I have two cats. Oreo - my first and the biggest baby. He's a five year old black and white neutered male. Loves cat grass, toys that jingle, sleeping, and his cat tree. I also have Nikko, a three year old brown tabby, neutered male. Loves treats, feathers, running between my legs when I walk, and playing. I also have six sugar gliders. 

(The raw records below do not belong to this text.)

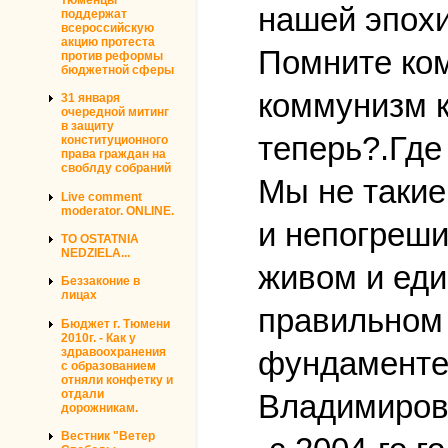
нашей эпохи
поддержат
всероссийскую
акцию протеста
Помните ко
против реформы
бюджетной сферы
коммунизм к
31 января
очередной митинг
в защиту
теперь?.Где
конституционного
права граждан на
своблду собраний
Мы не такие
Live comment
moderator. ONLINE.
и непогреши
TO OSTATNIA
NEDZIELA...
живом и ед
Беззаконие в
лицах
правильном 
Бюджет г. Тюмени
2010г. - Как у
здравоохранения
фундаменте
с образованием
отняли конфетку и
отдали
Владимиров
дорожникам.
Вестник "Ветер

Anyhow, just wanted to introduce myself and my cats! 

Kristin 8)


----------



## Jeanie (Jun 18, 2003)

Hi, Kristin! I hope your cat gets well soon. It's such a worry when our pets are ill. Enjoy the forums!


----------



## Jimmyness (Dec 31, 2005)

Welcome to the forum :kittyturn I hope you cat gets well soon.


----------



## DesnBaby (Apr 18, 2004)

Welcome,  your cats are lovely :wink: , I hope your cat feels better soon!


----------



## doodlebug (May 13, 2006)

Welcome Kristin. I've posted over on your Nikko thread, hopefully between your vet and us, Nikko will be doing fine in a jiffy.


----------



## Lisa 216 (Oct 25, 2004)

Glad to have you join us, Kristin


----------



## krispifsu (Sep 13, 2006)

Thank you all for the warm welcome!


----------



## kitkat (Sep 22, 2003)

I hope your baby gets well soon. Hope you enjoy your stay Kristin :wink:


----------